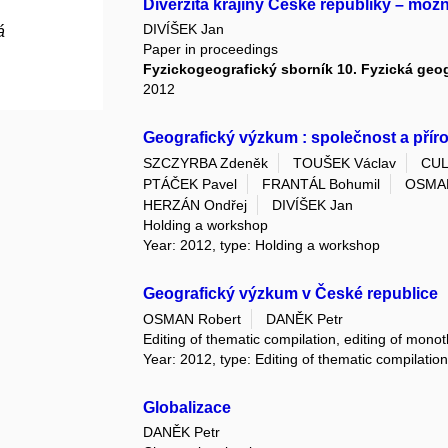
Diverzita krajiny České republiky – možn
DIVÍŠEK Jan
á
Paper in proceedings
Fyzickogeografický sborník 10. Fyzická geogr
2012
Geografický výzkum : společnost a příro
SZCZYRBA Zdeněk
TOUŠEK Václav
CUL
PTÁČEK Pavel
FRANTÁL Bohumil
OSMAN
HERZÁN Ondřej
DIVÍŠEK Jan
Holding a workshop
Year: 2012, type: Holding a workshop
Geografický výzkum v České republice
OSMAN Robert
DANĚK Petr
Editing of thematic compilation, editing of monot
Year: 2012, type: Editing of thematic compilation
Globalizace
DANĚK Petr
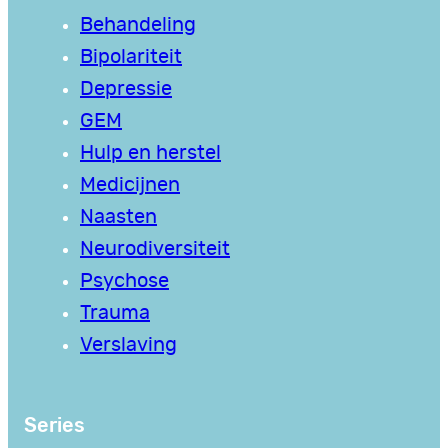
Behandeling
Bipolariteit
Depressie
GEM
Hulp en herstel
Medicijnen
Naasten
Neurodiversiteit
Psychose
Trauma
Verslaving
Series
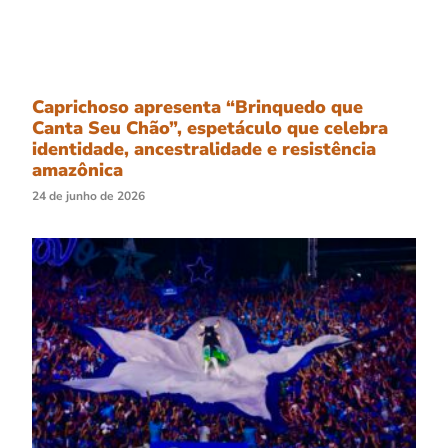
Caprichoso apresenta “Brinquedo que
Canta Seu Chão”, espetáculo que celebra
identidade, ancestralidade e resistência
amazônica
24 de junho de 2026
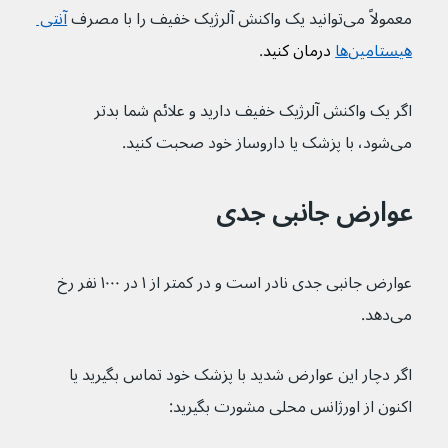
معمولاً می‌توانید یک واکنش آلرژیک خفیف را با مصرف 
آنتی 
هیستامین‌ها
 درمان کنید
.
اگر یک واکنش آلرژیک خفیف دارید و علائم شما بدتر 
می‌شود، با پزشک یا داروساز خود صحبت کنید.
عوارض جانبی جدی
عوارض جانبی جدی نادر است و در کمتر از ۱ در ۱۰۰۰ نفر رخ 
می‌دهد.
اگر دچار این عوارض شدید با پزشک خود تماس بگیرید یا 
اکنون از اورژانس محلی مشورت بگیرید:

──────────────────────────────

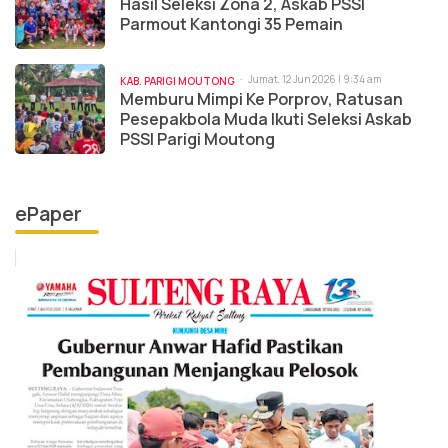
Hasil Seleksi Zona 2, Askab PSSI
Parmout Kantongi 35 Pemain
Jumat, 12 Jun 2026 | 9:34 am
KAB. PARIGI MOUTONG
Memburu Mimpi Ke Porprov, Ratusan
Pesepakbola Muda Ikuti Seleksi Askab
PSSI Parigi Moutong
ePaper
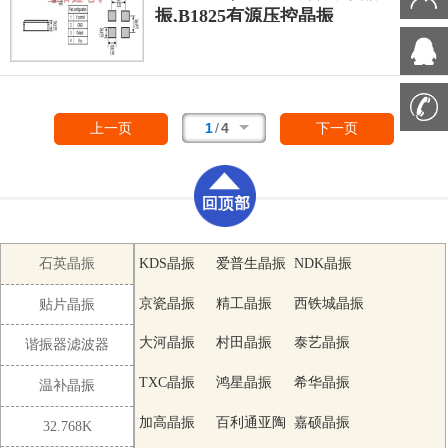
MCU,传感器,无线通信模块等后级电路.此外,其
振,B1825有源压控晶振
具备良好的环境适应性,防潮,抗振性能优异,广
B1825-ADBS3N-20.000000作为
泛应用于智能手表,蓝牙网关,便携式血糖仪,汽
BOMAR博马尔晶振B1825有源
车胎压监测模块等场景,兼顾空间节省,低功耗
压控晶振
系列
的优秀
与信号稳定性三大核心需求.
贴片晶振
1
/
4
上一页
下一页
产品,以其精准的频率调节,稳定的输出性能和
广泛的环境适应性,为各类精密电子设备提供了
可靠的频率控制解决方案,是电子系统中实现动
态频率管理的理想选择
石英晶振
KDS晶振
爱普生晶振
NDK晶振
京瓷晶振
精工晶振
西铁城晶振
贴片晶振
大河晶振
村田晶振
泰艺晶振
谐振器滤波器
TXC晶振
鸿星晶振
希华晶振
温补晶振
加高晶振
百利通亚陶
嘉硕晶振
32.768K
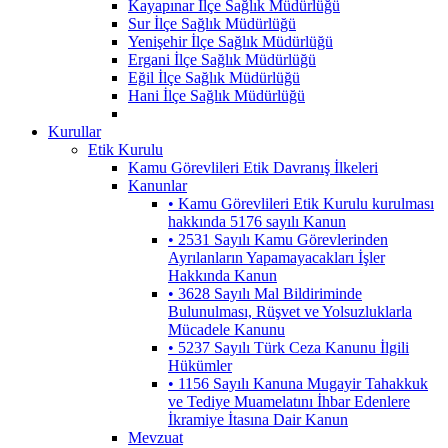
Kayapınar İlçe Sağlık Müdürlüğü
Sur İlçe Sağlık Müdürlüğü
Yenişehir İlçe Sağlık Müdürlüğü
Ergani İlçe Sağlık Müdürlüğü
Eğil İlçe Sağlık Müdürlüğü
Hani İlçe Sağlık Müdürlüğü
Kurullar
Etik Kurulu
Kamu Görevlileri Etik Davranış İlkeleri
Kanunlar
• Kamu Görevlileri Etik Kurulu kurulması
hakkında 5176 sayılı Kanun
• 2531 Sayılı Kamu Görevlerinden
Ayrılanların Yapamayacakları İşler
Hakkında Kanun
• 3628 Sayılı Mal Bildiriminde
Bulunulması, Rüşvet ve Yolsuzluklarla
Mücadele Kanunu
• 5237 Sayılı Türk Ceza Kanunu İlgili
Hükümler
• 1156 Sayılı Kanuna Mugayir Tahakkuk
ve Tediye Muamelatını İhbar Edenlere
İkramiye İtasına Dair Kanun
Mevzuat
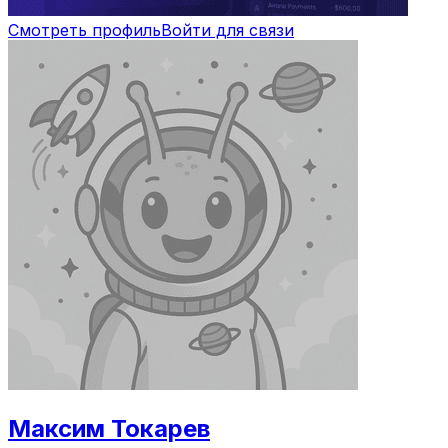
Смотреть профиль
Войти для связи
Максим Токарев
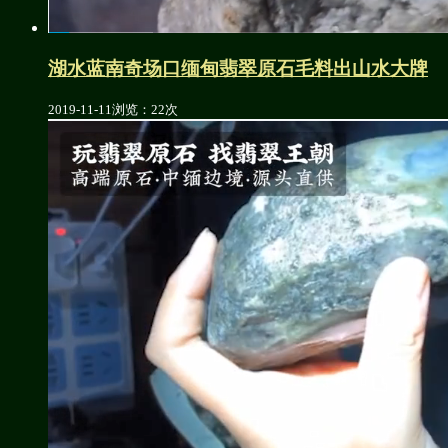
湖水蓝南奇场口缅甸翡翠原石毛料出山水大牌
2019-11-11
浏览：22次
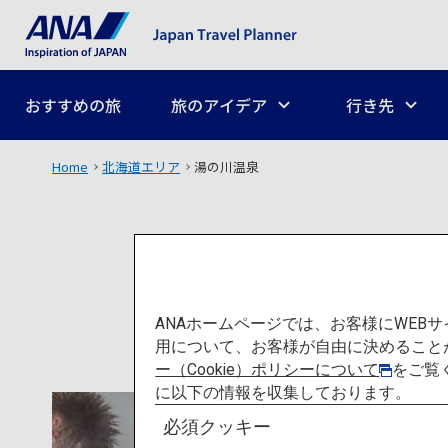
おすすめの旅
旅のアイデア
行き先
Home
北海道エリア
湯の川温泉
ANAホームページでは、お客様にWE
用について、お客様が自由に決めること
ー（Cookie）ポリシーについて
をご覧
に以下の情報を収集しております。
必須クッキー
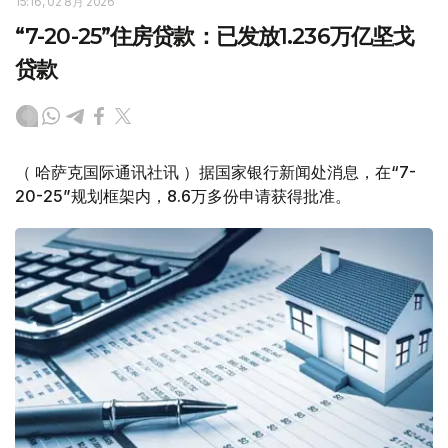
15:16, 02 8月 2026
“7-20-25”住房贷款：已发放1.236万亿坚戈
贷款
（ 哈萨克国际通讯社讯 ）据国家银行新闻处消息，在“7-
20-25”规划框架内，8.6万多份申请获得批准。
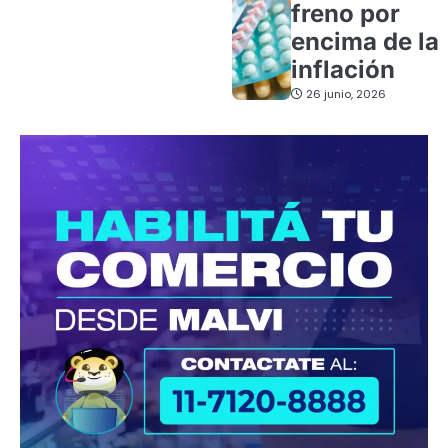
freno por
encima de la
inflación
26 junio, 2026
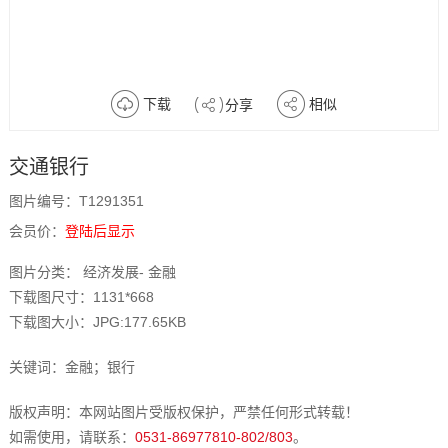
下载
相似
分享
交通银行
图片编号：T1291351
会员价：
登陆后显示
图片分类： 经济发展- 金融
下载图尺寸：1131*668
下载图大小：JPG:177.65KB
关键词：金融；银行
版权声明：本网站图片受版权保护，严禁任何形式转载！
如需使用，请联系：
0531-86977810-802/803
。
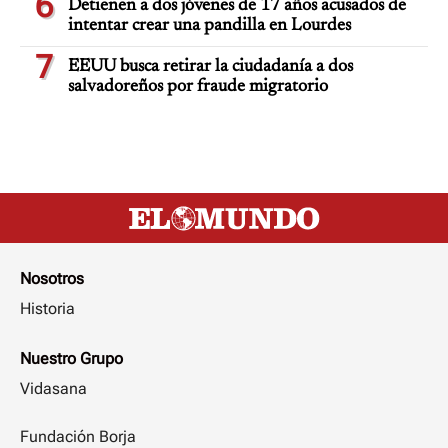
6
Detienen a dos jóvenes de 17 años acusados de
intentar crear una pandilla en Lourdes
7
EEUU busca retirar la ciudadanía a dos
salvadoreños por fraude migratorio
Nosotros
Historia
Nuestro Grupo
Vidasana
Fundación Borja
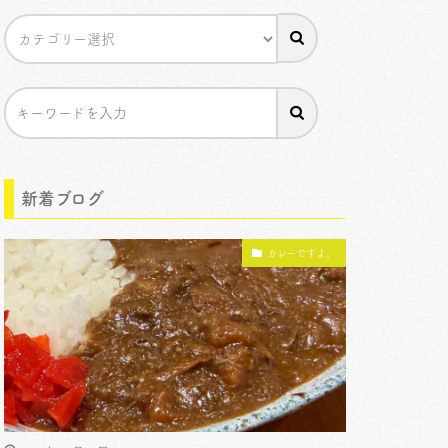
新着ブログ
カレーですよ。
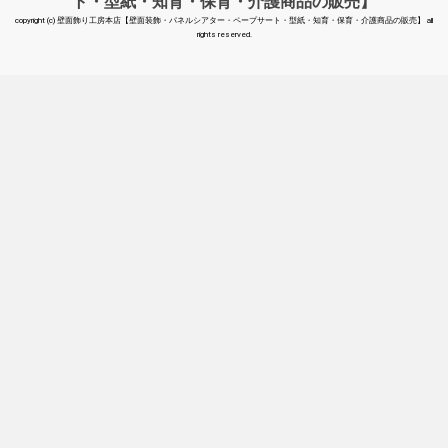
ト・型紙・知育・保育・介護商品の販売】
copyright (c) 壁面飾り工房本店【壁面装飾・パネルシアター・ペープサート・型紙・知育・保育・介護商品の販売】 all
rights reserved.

──────────────────────────────

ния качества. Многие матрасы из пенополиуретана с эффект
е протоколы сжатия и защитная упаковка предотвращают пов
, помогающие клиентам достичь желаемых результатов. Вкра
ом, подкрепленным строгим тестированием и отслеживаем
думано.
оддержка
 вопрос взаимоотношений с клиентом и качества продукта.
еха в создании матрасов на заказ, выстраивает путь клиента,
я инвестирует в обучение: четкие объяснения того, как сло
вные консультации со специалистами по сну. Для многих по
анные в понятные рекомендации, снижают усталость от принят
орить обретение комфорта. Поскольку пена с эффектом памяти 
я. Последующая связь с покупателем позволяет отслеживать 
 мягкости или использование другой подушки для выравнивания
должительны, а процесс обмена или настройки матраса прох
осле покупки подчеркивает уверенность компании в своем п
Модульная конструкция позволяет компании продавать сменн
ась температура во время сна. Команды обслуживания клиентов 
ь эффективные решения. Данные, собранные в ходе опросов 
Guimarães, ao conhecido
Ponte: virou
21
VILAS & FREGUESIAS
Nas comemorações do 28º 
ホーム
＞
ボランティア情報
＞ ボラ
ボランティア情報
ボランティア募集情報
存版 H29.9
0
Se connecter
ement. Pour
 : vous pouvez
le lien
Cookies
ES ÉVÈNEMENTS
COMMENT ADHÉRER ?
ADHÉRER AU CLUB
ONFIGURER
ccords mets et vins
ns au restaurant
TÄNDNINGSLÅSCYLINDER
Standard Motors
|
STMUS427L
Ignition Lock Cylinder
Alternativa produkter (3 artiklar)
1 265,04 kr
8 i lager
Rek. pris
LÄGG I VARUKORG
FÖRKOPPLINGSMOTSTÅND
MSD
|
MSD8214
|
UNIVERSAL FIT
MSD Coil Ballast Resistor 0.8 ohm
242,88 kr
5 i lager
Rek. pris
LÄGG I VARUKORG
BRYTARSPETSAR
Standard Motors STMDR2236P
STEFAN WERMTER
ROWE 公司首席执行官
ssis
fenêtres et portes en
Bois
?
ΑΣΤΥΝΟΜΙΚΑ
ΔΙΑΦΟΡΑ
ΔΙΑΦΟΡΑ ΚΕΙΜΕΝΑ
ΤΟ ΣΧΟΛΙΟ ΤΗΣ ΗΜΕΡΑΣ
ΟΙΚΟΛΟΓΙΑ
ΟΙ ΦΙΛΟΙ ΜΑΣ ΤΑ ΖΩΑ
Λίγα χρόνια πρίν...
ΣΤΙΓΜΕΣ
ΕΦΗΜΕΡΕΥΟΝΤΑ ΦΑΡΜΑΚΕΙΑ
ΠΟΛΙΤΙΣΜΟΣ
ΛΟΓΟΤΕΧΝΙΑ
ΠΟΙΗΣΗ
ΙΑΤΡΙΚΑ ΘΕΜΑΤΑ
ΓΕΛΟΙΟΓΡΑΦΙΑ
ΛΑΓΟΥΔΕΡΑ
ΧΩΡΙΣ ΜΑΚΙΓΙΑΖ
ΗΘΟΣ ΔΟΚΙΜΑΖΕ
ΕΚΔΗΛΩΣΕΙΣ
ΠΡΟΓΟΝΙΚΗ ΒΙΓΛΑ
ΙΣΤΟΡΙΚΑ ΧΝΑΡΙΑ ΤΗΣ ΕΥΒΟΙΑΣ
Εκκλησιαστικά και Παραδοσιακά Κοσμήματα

──────────────────────────────

Keeping every character as it is, restate the lines above that run from the line with "ΤΟ ΣΧΟΛΙΟ ΤΗΣ ΗΜΕΡΑΣ" through the line with "Εκκλησιαστικά και Παραδοσιακά Κοσμήματα", both included, and nothing else.

ΤΟ ΣΧΟΛΙΟ ΤΗΣ ΗΜΕΡΑΣ
ΟΙΚΟΛΟΓΙΑ
ΟΙ ΦΙΛΟΙ ΜΑΣ ΤΑ ΖΩΑ
Λίγα χρόνια πρίν...
ΣΤΙΓΜΕΣ
ΕΦΗΜΕΡΕΥΟΝΤΑ ΦΑΡΜΑΚΕΙΑ
ΠΟΛΙΤΙΣΜΟΣ
ΛΟΓΟΤΕΧΝΙΑ
ΠΟΙΗΣΗ
ΙΑΤΡΙΚΑ ΘΕΜΑΤΑ
ΓΕΛΟΙΟΓΡΑΦΙΑ
ΛΑΓΟΥΔΕΡΑ
ΧΩΡΙΣ ΜΑΚΙΓΙΑΖ
ΗΘΟΣ ΔΟΚΙΜΑΖΕ
ΕΚΔΗΛΩΣΕΙΣ
ΠΡΟΓΟΝΙΚΗ ΒΙΓΛΑ
ΙΣΤΟΡΙΚΑ ΧΝΑΡΙΑ ΤΗΣ ΕΥΒΟΙΑΣ
Εκκλησιαστικά και Παραδοσιακά Κοσμήματα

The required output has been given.